2.5 rating. This one was not for me. I liked the concept and it is well written but boy is it melodramatic. It was like reading a CW show. Everything was so verbose and didn't feel natural. It's very pretty writing but felt like a well educated adult describing everything not a 17 year old sheltered and highly religious teen. Sophie is somehow super naïve and highly intelligent. These aren't mutually exclusive of course but she is written as too smart to think some of the things she does. Her leisurely reading of manuals did make sense but felt a little to convenient in an apocalyptic story. Her struggle with what she has been taught vs how the world actually is, is interesting and a highlight of her journey but even at the end it felt like she was still kind of stuck in a middle ground and had not fully come into her own. Most of the side characters were solid though.

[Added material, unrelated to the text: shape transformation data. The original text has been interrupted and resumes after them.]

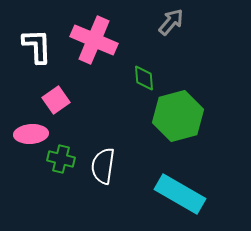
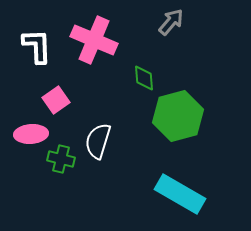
white semicircle: moved 5 px left, 25 px up; rotated 9 degrees clockwise
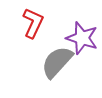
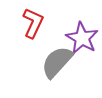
purple star: rotated 12 degrees clockwise
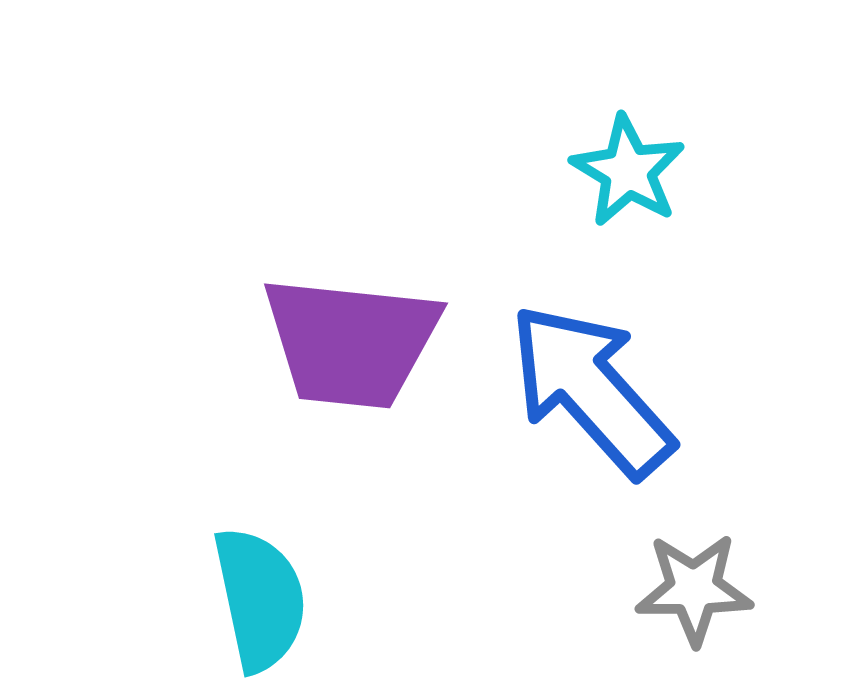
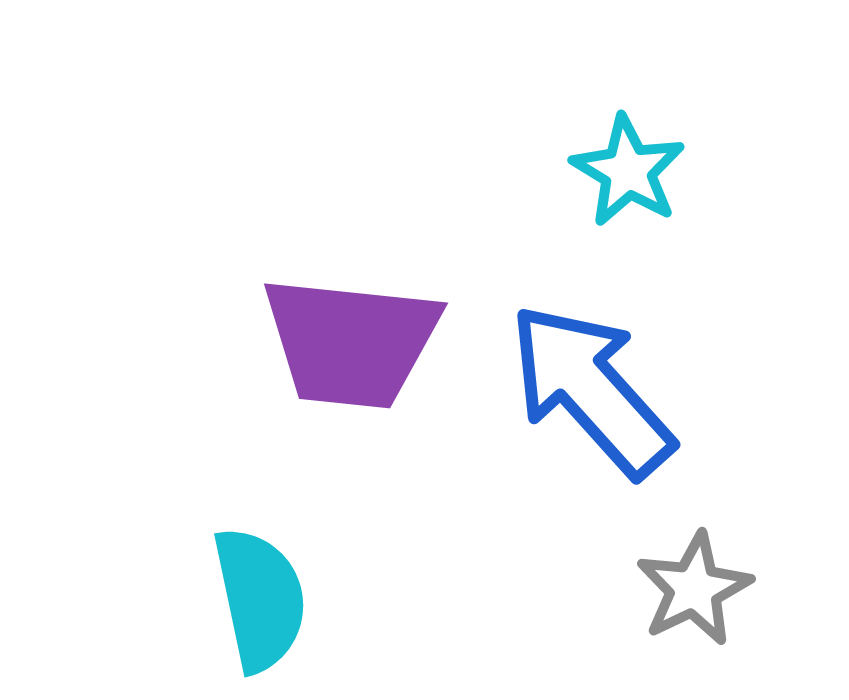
gray star: rotated 26 degrees counterclockwise
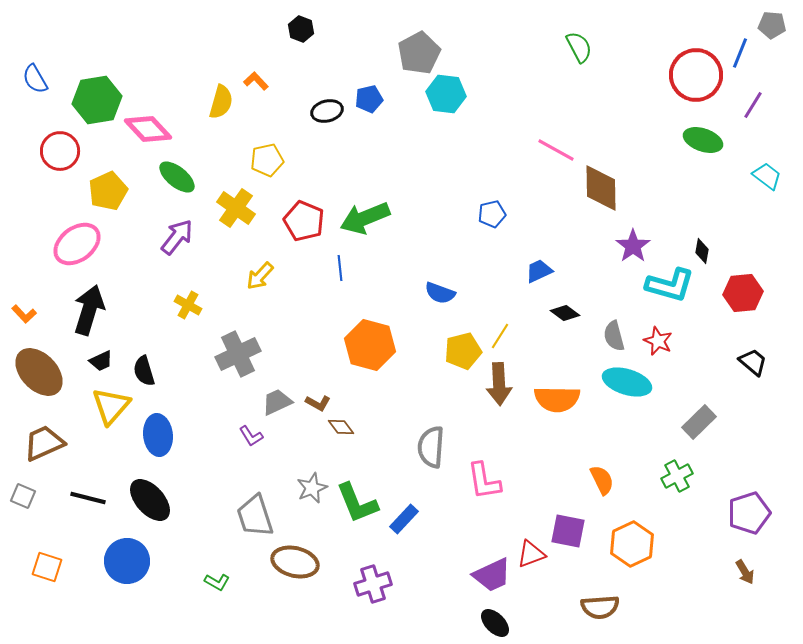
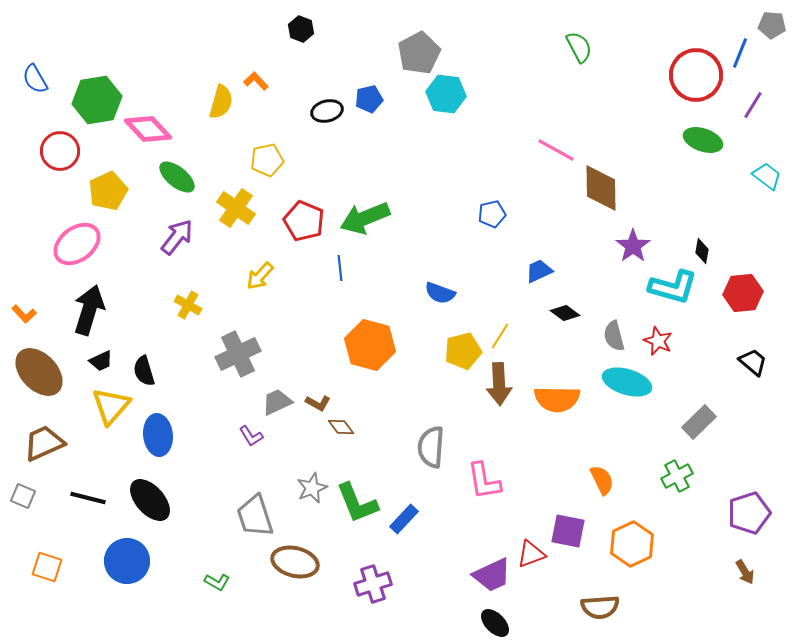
cyan L-shape at (670, 285): moved 3 px right, 2 px down
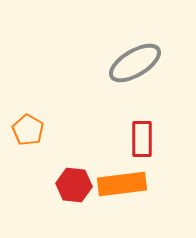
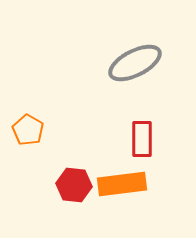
gray ellipse: rotated 4 degrees clockwise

Everything is big, dramatic, horny, and shameful. Some parts if you really think for two seconds about what's happening are tough to read but I like that Leede didn't shy away from the horror a virus like this would cause. The story was too drawn out for me as well. It took a long time to go almost anywhere. At the 50% mark I jumped ahead to 80% to see if I would be lost and I was fine.
I am sure this will hit for some (especially if you have religious trauma), but honestly the fact that everything was so dramatic and an ordeal took me out. Would have loved more quite moments to really bring things home. Thanks to NetGalley and Tor for this Arc in exchange for and honest review.